Each year, the UN Global Compact publishes a Progress Report which provides an overview of how participating companies are adopting the Ten Principles and taking action to help deliver on the Global Goals. The 2018 Report confirms the extent to which human rights are an essential part of doing business — 92 per cent of survey respondents reported having policies and practices in place on human rights. However, it also reveals clear opportunities for businesses to deepen their efforts to respect and support human rights throughout their supply chains and operations. For example, in 2018, approximately 27 per cent of companies reported performing risk assessments directly linked to human rights, with only 17 per cent conducting impact assessment linked to human rights — both clear entry points for strengthening business engagement in this area.
In this respect, the work done by Global Compact Local Networks is of vital importance.
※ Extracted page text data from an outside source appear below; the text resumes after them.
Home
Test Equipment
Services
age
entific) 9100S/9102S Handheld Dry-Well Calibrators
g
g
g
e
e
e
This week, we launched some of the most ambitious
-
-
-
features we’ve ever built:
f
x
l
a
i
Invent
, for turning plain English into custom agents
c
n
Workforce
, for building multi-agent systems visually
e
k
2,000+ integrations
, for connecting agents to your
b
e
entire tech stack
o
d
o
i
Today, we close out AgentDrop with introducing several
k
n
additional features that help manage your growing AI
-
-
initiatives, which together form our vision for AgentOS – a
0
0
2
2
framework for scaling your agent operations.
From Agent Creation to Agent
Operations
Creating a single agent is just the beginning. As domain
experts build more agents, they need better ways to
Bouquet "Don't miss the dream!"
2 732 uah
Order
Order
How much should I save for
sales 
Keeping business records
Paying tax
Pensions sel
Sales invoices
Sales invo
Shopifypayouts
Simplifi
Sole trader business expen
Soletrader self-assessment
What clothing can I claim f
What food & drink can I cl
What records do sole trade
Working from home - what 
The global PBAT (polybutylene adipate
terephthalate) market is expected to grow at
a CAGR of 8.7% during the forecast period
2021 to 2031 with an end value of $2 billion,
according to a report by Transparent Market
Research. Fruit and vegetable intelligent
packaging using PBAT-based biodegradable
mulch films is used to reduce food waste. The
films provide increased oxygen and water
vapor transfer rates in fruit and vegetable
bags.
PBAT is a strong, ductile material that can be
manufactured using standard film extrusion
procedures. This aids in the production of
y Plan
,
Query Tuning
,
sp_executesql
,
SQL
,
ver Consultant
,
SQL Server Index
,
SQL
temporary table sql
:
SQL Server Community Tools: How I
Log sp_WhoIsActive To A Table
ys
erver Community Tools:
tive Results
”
By advancing the mission of the UN Global Compact at the national and regional level, more than 70 Local Networks around the world play a central role in driving the business and human rights agenda on the ground. In 2018, Local Networks have been advocating for business leaders to stand up for human rights, promoting uptake of the UN Guiding Principles on Business and Human Rights and convening human rights-focused CEO Roundtables around the world — from Argentina and Turkey, to Poland and the United States.
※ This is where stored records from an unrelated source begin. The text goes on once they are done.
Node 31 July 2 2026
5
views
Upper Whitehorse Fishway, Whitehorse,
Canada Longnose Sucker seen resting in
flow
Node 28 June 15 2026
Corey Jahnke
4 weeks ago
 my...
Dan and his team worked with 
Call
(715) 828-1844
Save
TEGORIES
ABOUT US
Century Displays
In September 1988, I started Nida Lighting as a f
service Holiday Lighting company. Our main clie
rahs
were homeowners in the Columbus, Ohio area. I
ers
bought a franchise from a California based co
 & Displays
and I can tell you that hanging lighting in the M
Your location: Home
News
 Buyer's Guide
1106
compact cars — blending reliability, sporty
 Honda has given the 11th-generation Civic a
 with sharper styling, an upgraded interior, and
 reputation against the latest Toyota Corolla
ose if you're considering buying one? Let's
It is important to celebrate the progress that has been made, while, at the same time, recognising and addressing the critical human rights challenges that we continue to face today. This report highlights how the UN Global Compact is working with our business participants and other partners to advance human rights, including a compilation of company examples, key resources and relevant activities at the global and local levels. It is our hope that this snapshot inspires others to move from commitment to action, to challenge our ways of doing things and to take up the torch for human rights.